Hacía ya varios días desde que había que había vuelto de la isla del bambú, con cierto éxito todo se dicho, ahora tenía a una multitud de indígenas talando y tallando maderas de las más exóticas que por su puesto me encargaría de vender a personas con gustos refinados. Pero lo mejor de aquello, es que no tendía que preocuparme por la fidelidad de aquellos aborígenes, ya que su sentido del honor estaba más desarrollado que el de los servicios de cualquier maleante del mar del oeste.

Pero lo que más me sorprendió fue lo que me contó Binks respecto a los cultivos de los aborígenes, ya que sus conocimientos de botánica resultaban como unas dos décadas más avanzados que el de una isla convencional.
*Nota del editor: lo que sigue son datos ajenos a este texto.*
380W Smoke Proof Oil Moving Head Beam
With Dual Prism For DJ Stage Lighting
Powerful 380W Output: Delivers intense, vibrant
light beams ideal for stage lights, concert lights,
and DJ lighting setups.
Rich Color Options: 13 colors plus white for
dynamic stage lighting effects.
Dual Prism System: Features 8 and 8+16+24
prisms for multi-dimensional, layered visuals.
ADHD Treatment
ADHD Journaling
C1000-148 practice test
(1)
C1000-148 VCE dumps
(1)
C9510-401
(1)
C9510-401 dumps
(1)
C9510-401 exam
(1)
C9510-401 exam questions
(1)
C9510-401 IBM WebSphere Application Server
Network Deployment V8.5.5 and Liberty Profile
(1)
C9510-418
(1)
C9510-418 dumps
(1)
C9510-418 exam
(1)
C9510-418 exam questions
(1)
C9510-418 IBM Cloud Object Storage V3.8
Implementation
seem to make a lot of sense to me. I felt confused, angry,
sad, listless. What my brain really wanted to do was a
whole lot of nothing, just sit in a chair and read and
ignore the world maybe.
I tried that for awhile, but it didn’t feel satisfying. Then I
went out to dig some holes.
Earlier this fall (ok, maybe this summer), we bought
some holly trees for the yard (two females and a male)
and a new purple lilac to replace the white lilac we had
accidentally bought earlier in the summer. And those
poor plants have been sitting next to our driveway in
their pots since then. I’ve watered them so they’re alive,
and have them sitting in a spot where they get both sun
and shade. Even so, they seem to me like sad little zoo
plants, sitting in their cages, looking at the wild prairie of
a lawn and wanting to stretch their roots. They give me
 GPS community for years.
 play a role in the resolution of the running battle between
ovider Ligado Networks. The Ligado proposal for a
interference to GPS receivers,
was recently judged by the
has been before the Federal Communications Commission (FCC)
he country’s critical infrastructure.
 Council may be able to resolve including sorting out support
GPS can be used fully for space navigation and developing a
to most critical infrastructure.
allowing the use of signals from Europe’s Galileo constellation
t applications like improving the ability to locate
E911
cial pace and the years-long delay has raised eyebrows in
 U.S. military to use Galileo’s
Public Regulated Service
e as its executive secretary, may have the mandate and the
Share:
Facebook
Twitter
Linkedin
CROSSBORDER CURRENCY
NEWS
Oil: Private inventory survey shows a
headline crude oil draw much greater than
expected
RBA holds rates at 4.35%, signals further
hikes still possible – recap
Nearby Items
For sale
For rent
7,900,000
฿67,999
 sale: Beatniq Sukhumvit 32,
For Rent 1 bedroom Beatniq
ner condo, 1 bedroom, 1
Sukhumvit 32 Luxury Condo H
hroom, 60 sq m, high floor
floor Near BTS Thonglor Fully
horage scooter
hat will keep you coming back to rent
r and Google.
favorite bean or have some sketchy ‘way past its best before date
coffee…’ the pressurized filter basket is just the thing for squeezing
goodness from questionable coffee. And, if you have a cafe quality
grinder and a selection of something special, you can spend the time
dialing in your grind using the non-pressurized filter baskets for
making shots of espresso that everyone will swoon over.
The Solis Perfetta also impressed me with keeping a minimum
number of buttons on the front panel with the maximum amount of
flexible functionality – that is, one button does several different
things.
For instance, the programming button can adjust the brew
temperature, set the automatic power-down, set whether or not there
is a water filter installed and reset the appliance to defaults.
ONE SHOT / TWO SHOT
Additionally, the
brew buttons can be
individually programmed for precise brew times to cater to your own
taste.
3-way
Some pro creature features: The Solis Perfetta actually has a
Por lo que eso, sumado a la abundante flora de la que disponían, me aseguraba un precio bajo en lo que a trueque se refería, porque evidentemente aquellos hombres de tez morena podían no saber el valor de lo que tenían entre manos, pero desde luego no eran estúpidos.

-¿Qué tienes pensado hacer una vez que saldes tus deudas, Binks?- pregunté al biólogo, que tan malos ratos había pasado por culpa de sus problemas de azar.

-No es de tu incumbencia, eso seguro- respondió tajante.

-No seas tan arisco- respondí mientras jugueteaba erizando los cabellos de mi coleta -Después de todo voy a solucionar todos tus problemas, por cierto, no estarás interesado en trabajar en un pequeño invernadero de Goa, creo que necesitan una plaza por cubrir- oferté al demacrado hombre.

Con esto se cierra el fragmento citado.